So how about amusement park news?
Last time we visited Conneaut Lake Park the park had staggered out of another death event. It was still in bankruptcy but it was functioning, had the water park going, and had its best season in decades. Then the pandemic hit and the place couldn't open at all in 2020, the way no amusement parks should have. This past month, the park got sold.
The new owners are Keldon Holding LLC, which nobody knows all that much about. Shortly after the sale, apparently, people started seeing X marks spray-painted on the most dilapidated of buildings. This is exactly what you'd expect from an owner who figured to demolish the amusement park and build lakeside condos.
NewsPlusNotes notes that of the 13 parties interested in Conneaut Lake Park, and 10 that went through with bidding, Keldon Holdings was the only one with a bid okay with the public-use restrictions on the deed. So far as a deed restriction means anything, which is just how much the owner wants to try breaking it. Todd Joseph, at the center of the new buyers, became aware of Conneaut Lake Park as part of a project to turn it into a senior-living community. And (says NewsPlusNotes) then ``fell in love with the property and its potential''. And, marking for demolition the most dilapidated and least-salvageable buildings is what you'd do if you wanted to run the park as a park. Certain people will be enchanted by an amusement park that looks post-apocalyptic but functions. Many more people will look at that and insist the Tilt-a-Whirl is a deathtrap.
The plan then is to get Kiddieland and the water park open in May, pandemic permitting, with cleanup and repair being done as they can. So ... is, possibly, Conneaut Lake Park is not yet dead somehow?
Last we heard about Clementon Park was its death-rattle before the Pandemic. At Customer Appreciation Day for the 2019 season the park didn't open. Nor did it open the remaining few weeks of the 2019 season. It cancelled all season-ticket sales for 2020. And that's about all we could hear, with owner Premier Parks LLC evaporating. The park's being put up for auction, with an inspection day the 19th and final auction the 23rd. Which looks like the final end for one of the oldest parks in the United States.
But then ... NewsPlusNotes today reveals that someone called Fresh Development LLC is trying to put together $7 million to buy and invest in the park. They see a park that could reopen this year and get something like 170,000 visitors and as much as $7.5 million in revenue. There's six other parties known to be interested in the park, but this is the only one that's revealed an interest in running the park as a park. The Philadelphia Inquirer's article says this would be the first investment for Fresh Development, a group of Black investors organized in response to the murder of George Floyd by cops. Melvin Brown, head and organize of the group, worked at Clementon as a teen and thinks he's ``capable of bringing the right resources in and bringing out the best in this park''.
Happy words, at least, in a hard time.
Back to July 2020 photos. Here, some from when I was not just walking around.
In late July we went to another drive-in, a showing of E.T.. This was in Plymouth, in a temporary drive-in facility set up every summer outside the USA Hockey Arena, which sounds like the name you'd make up to be snarky but is because the USA Hockey Foundation bought the place in 2015. Still. Anyway here's the screen way ahead of showtime.
The screen being raised into place; you can see how exciting it is to see a still picture of barely-moving hardware.
The screen almost raised full up; my recollection is it got stuck for a while.

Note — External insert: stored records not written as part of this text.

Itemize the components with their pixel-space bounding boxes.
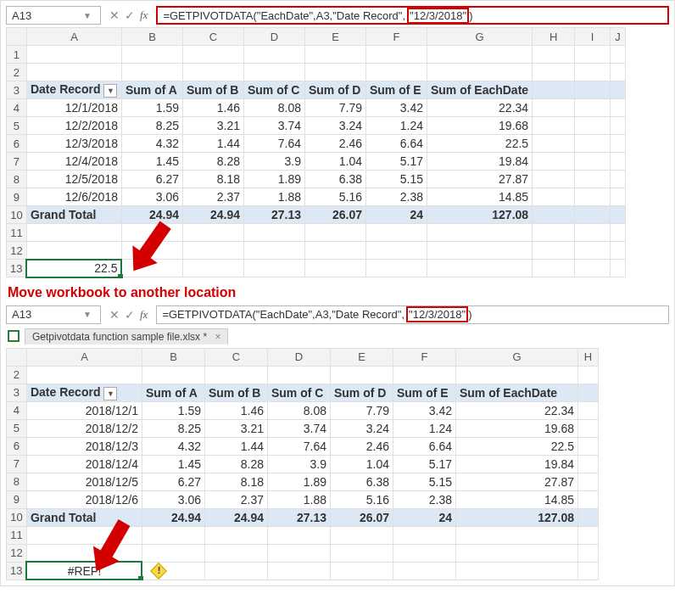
column-header[interactable]: A — [26, 28, 121, 46]
row-header[interactable]: 1 — [7, 46, 27, 64]
pivot-header-cell[interactable] — [533, 81, 575, 99]
row-header[interactable]: 9 — [7, 188, 27, 206]
empty-cell[interactable] — [611, 242, 626, 260]
data-cell[interactable]: 8.18 — [204, 473, 267, 490]
empty-cell[interactable] — [267, 526, 330, 544]
pivot-total-cell[interactable]: 27.13 — [267, 508, 330, 526]
empty-cell[interactable] — [26, 242, 121, 260]
data-cell[interactable]: 19.68 — [455, 419, 577, 437]
data-cell[interactable]: 7.79 — [304, 99, 365, 117]
pivot-header-cell[interactable]: Sum of B — [204, 384, 267, 401]
accept-icon[interactable]: ✓ — [125, 308, 135, 322]
data-cell[interactable]: 1.46 — [182, 99, 243, 117]
pivot-header-cell[interactable]: Sum of E — [393, 384, 455, 401]
empty-cell[interactable] — [611, 260, 626, 277]
data-cell[interactable]: 22.34 — [427, 99, 532, 117]
formula-input[interactable]: =GETPIVOTDATA("EachDate",A3,"Date Record… — [156, 305, 669, 324]
name-box[interactable]: A13 ▼ — [6, 6, 101, 25]
empty-cell[interactable] — [427, 224, 532, 242]
data-cell[interactable]: 19.84 — [455, 455, 577, 473]
empty-cell[interactable] — [182, 242, 243, 260]
data-cell[interactable]: 2.46 — [304, 135, 365, 153]
row-header[interactable]: 12 — [7, 242, 27, 260]
pivot-header-cell[interactable] — [611, 81, 626, 99]
empty-cell[interactable] — [533, 224, 575, 242]
error-indicator-cell[interactable] — [142, 562, 204, 580]
column-header[interactable]: H — [533, 28, 575, 46]
data-cell[interactable]: 12/3/2018 — [26, 135, 121, 153]
data-cell[interactable]: 8.25 — [121, 117, 182, 135]
data-cell[interactable]: 8.08 — [267, 401, 330, 419]
data-cell[interactable]: 2018/12/1 — [26, 401, 142, 419]
data-cell[interactable]: 3.74 — [243, 117, 304, 135]
data-cell[interactable]: 1.89 — [267, 473, 330, 490]
data-cell[interactable] — [533, 117, 575, 135]
empty-cell[interactable] — [365, 260, 427, 277]
pivot-header-cell[interactable]: Sum of A — [142, 384, 204, 401]
empty-cell[interactable] — [182, 224, 243, 242]
data-cell[interactable]: 3.06 — [121, 188, 182, 206]
fx-icon[interactable]: fx — [140, 8, 148, 22]
accept-icon[interactable]: ✓ — [125, 8, 135, 22]
empty-cell[interactable] — [243, 46, 304, 64]
cancel-icon[interactable]: ✕ — [109, 308, 120, 322]
data-cell[interactable]: 12/5/2018 — [26, 171, 121, 188]
data-cell[interactable] — [611, 135, 626, 153]
empty-cell[interactable] — [393, 562, 455, 580]
filter-icon[interactable]: ▼ — [103, 387, 117, 400]
data-cell[interactable]: 1.24 — [393, 419, 455, 437]
pivot-total-cell[interactable]: 24 — [393, 508, 455, 526]
data-cell[interactable]: 1.04 — [330, 455, 393, 473]
pivot-total-cell[interactable]: 127.08 — [455, 508, 577, 526]
data-cell[interactable] — [611, 171, 626, 188]
column-header[interactable]: H — [577, 348, 598, 366]
data-cell[interactable]: 2018/12/3 — [26, 437, 142, 455]
data-cell[interactable]: 8.08 — [243, 99, 304, 117]
row-header[interactable]: 11 — [7, 224, 27, 242]
empty-cell[interactable] — [533, 260, 575, 277]
data-cell[interactable] — [575, 171, 611, 188]
row-header[interactable]: 13 — [7, 260, 27, 277]
pivot-total-cell[interactable] — [533, 206, 575, 224]
empty-cell[interactable] — [26, 224, 121, 242]
data-cell[interactable]: 8.28 — [182, 153, 243, 171]
row-header[interactable]: 5 — [7, 419, 27, 437]
empty-cell[interactable] — [427, 64, 532, 81]
fill-handle[interactable] — [118, 274, 123, 278]
empty-cell[interactable] — [611, 46, 626, 64]
data-cell[interactable]: 8.18 — [182, 171, 243, 188]
empty-cell[interactable] — [427, 46, 532, 64]
data-cell[interactable]: 7.79 — [330, 401, 393, 419]
empty-cell[interactable] — [365, 46, 427, 64]
data-cell[interactable]: 1.04 — [304, 153, 365, 171]
data-cell[interactable]: 12/6/2018 — [26, 188, 121, 206]
fx-icon[interactable]: fx — [140, 308, 148, 322]
data-cell[interactable]: 1.44 — [204, 437, 267, 455]
pivot-header-cell[interactable]: Sum of C — [267, 384, 330, 401]
filter-icon[interactable]: ▼ — [103, 84, 117, 98]
empty-cell[interactable] — [393, 526, 455, 544]
empty-cell[interactable] — [427, 260, 532, 277]
close-icon[interactable]: × — [209, 331, 220, 343]
empty-cell[interactable] — [26, 366, 142, 384]
data-cell[interactable] — [611, 188, 626, 206]
empty-cell[interactable] — [577, 544, 598, 562]
row-header[interactable]: 5 — [7, 117, 27, 135]
empty-cell[interactable] — [611, 64, 626, 81]
empty-cell[interactable] — [26, 46, 121, 64]
chevron-down-icon[interactable]: ▼ — [83, 310, 95, 319]
empty-cell[interactable] — [427, 242, 532, 260]
row-header[interactable]: 12 — [7, 544, 27, 562]
data-cell[interactable] — [533, 99, 575, 117]
pivot-header-cell[interactable]: Sum of B — [182, 81, 243, 99]
pivot-header-cell[interactable] — [575, 81, 611, 99]
column-header[interactable]: D — [243, 28, 304, 46]
spreadsheet-bottom[interactable]: ABCDEFGH23Date Record▼Sum of ASum of BSu… — [6, 348, 599, 581]
data-cell[interactable] — [533, 153, 575, 171]
row-header[interactable]: 9 — [7, 490, 27, 508]
data-cell[interactable]: 5.17 — [365, 153, 427, 171]
empty-cell[interactable] — [304, 242, 365, 260]
empty-cell[interactable] — [365, 224, 427, 242]
data-cell[interactable]: 6.27 — [121, 171, 182, 188]
chevron-down-icon[interactable]: ▼ — [83, 11, 95, 20]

Note the patches, just like in a 1930s cartoon showing movie-theater curtains.
The greenbelt flanking the arena (which had the bathrooms, at the end of long hallways divided in half so there could be a one-way circuit of motion).

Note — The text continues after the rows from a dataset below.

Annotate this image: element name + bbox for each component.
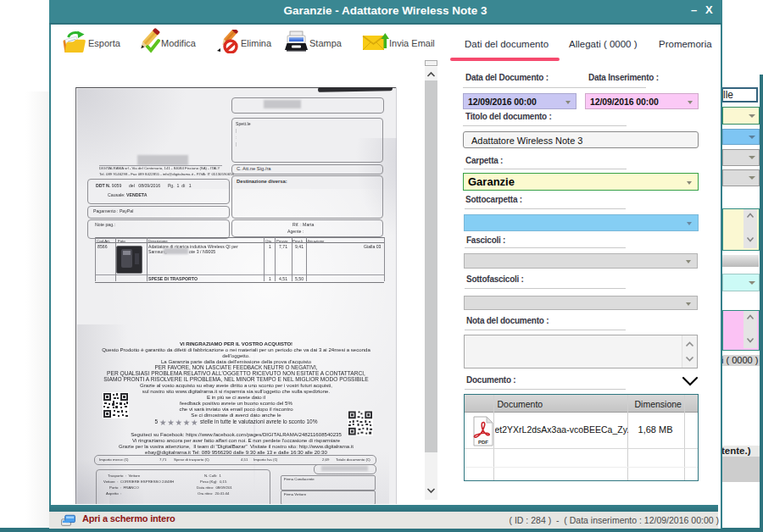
svg-text:PDF: PDF [478,440,488,445]
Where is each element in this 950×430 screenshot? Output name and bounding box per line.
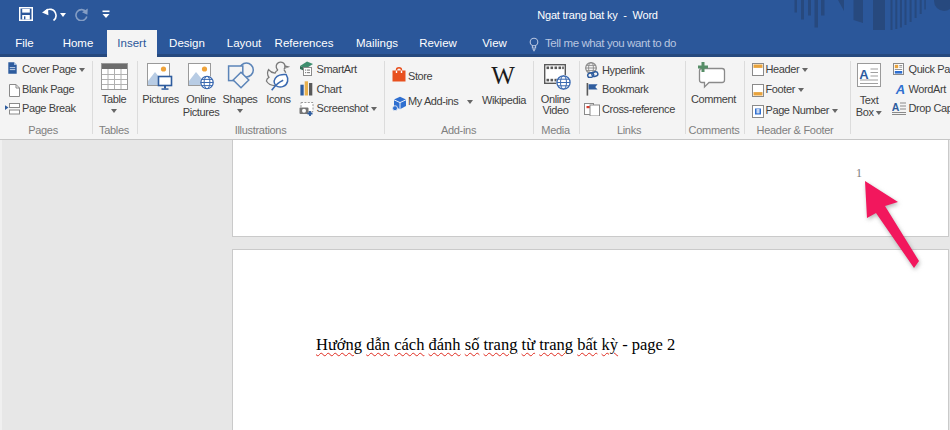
svg-text:A: A [859,66,869,81]
svg-text:A: A [892,101,900,113]
svg-text:A: A [895,83,905,95]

Woodsy areas in-between the parking lot and the arena.
It's a great lush spot and we worried there might be mosquitoes.
The World Is Coming! The 2020 International Hockey Federation Under-18 Championship Schedule, frozen in an aspirational amber.
Wall of hockey federation milestones, along the way into the arena and down to the only open bathrooms.
Trivia: In 1914 the Singer Sewing Machine company had a workforce of 27,000 employees in Russia, including sales representatives who travelled to outermost Siberia. Source: The Company: A Short History of a Revolutionary Idea, John Micklethwait, Adrian Wooldridge.
Currently Reading: Lunar Outfitters: Making the Apollo Space Suit, Bill Ayrey. So at one point in 1968 to keep crew assignments confidential (even from the astronauts!) while letting the spacesuit-makers know who they were fitting, NASA and International Latex Corporation worked up a list of code-names for the astronauts, matching each name to a star, and would communicate in memos that used the star names instead. You forget that even at its peak, the space program was also run by seven-year-old boys.